Richard K. Ridgway, 1952 #

Compiling Routines is a short paper (3 paged of text, 2 pages of figures) that describes one of the first compilers, termed “A-0”. A-0 is also referred to as “the antique compiler” in the paper as, apparently, newer compilers had been developed.

Speaking of compilers, this paper appears to invent the term “compiler”, or at least introduces it in a way that implies the reader would not already be familiar. Specifically, according to Ridgway:

A compiler looks up subroutines, adjusts them, and assembles them, as a complete program.

This feels a bit different from how one might describe a compiler today, e.g. as a program that translates one language (e.g. Rust) into another language (e.g. machine code). However, the name “compiler” does seem much better suited to a program that assembles a compilation of subroutines.

The paper also provides this insight into the day-to-day work of programmers in the early 1950s:

By the conventional method:

1. The programmer analyzed the problem in twenty minutes.
2. Four hundred and eight minutes were required to prepare and write the program.
3. Checking the program required 240 man-minutes.
4. Forty-five minutes were required to transcribe the program on tape.
5. Twenty minutes were devoted to typing out the tape.
6. Proofreading the tape required forty minutes.
7. Sixteen minutes were needed to correct the tape on UNIVAC.
8. Fifteen minutes were spent checking the program on UNIVAC.
9. Four minutes were required to solve the problem on UNIVAC.

Thus, 740 programmer minutes, 35 UNIVAC minutes, and 105 ancillary-manpower-and-equipment minutes were required to program and solve the problem.

Imagine figuring out a solution to a programming problem and needing an additional 12 hours to write and run the program!
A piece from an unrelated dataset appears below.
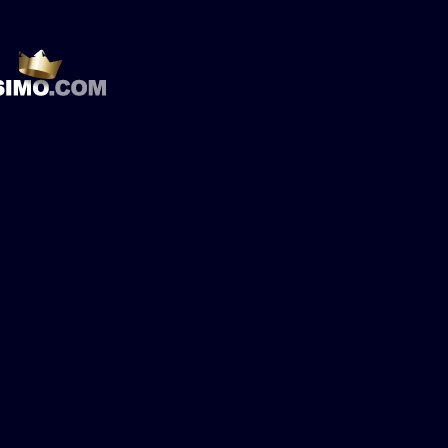
DAS
lajara.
The UNIVAC, the machine in this paper, was notably also the machine Remington Rand built for the U.S. Census Bureau, delivered the year this was published.

A fuller connection with modern compilers comes on the second page of the paper:

The first diagram represents the method of problem solution conventionally employed. In phase one, the programmer analyzes the problem, breaking it down into arithmetic steps which are reduced to the instruction code of the computer.

If a compiler is used, there are three phases to the problem solution, Fig. 2. In phase one, the programmer analyzes the problem, and breaks it down into steps, each of which can be performed by a subroutine.

The basic element of the compiled program is the subroutine.

The change from programming by writing machine code by hand to programming by arranging named subroutines is, in effect, the creation of a programming language, though Ridgway does not use this terminology or appear to think about the work in that way. Things get a bit more interesting on the third and final page:

In mathematics, a “function” can be defined as “a law which transforms one set into another set. If the first set be given, the second set is determined”.

Hence, it follows that a compiler can deal with operations that fall under the definition previously given. Thus, the compiler manipulates functions in symbolic form rather than numerical data. The implications of this line of thought are not completely apprehended at present.

It is nice to see that Ridgway is thinking of the correspondence between subroutines and mathematical functions at this early era of computer history. Indeed, this idea of a compiler as a sort of meta-computation is an interesting one, and does not directly correspond with modern conceptions of compilers that I have seen (namely, as automatic translators), though the idea of computing over functions is very commonplace today (e.g. first-class functions).

In all, Compiling Routines is a succinct look into the state of programming in 1952, and how the field was set upon the trajectory that got it to where it is today.